= Company sergeant =

Non-commissioned officer rank in the Irish Army

Company Sergeant Service Dress insignia

Company Sergeant subdued insignia

Company Sergeant (CS) (Sáirsint Complachta in Irish) is a non-commissioned officer rank in the Irish Army equivalent to a First Sergeant in the United States Army and Warrant Officer Class 2 in the British Army.

The insignia of a Company Sergeant for service dress is three 1/4 in winged chevrons in red, with a 1/8 in yellow border; 1/2 in above is an army badge embroidered in red. The entire insignia is 3+1/2 in wide. The subdued rank insignia has smaller chevrons, and the badge is in larger proportion to avoid confusion with other ranks.

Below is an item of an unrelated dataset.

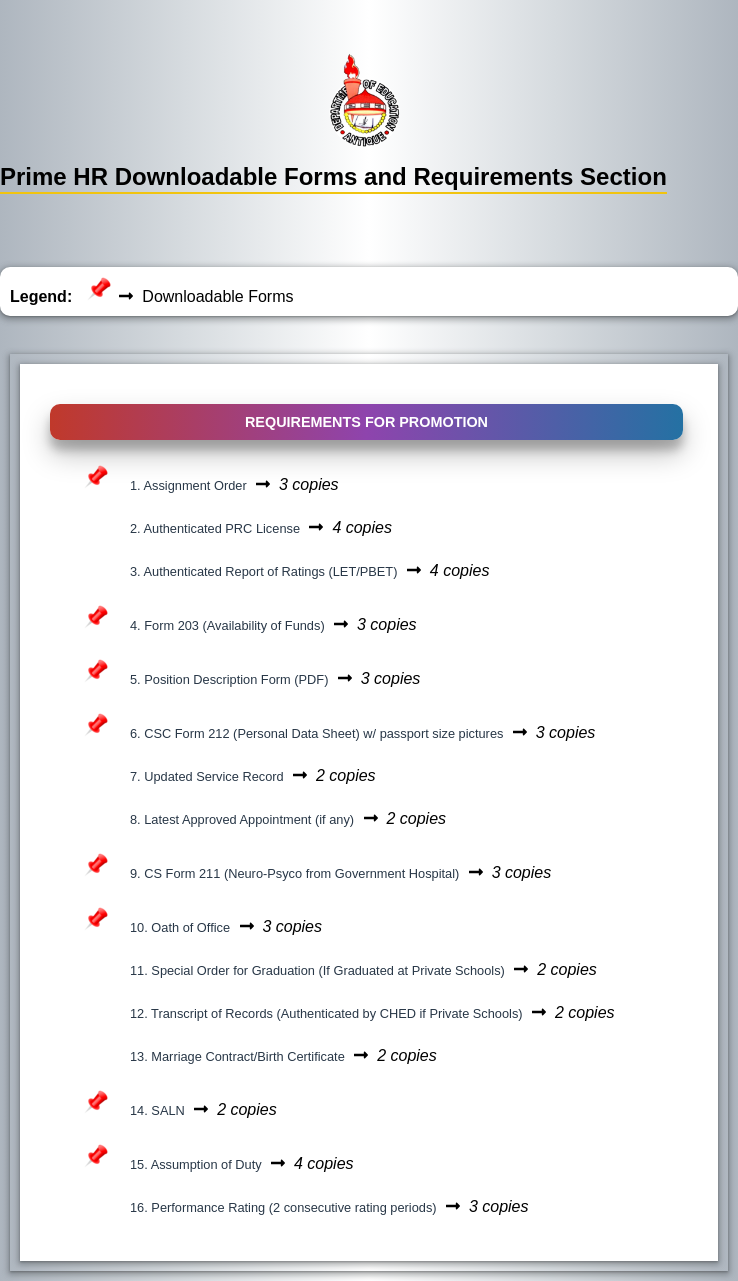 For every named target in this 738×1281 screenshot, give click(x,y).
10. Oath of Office (180, 927)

Irish ranks derive from the British system at the foundation of the Irish Free State in 1922. In the Irish Army the rank was always known as Company Sergeant, but originated in the British appointment of Company Sergeant Major. The CS is the senior NCO of a company, responsible for day-to-day administration and training along with the company second-in-command, who is a Captain.

In the Artillery Corps, the rank is known as Battery Sergeant (Bty Sgt or BS) and in the Cavalry Corps it is known as Squadron Sergeant (SS).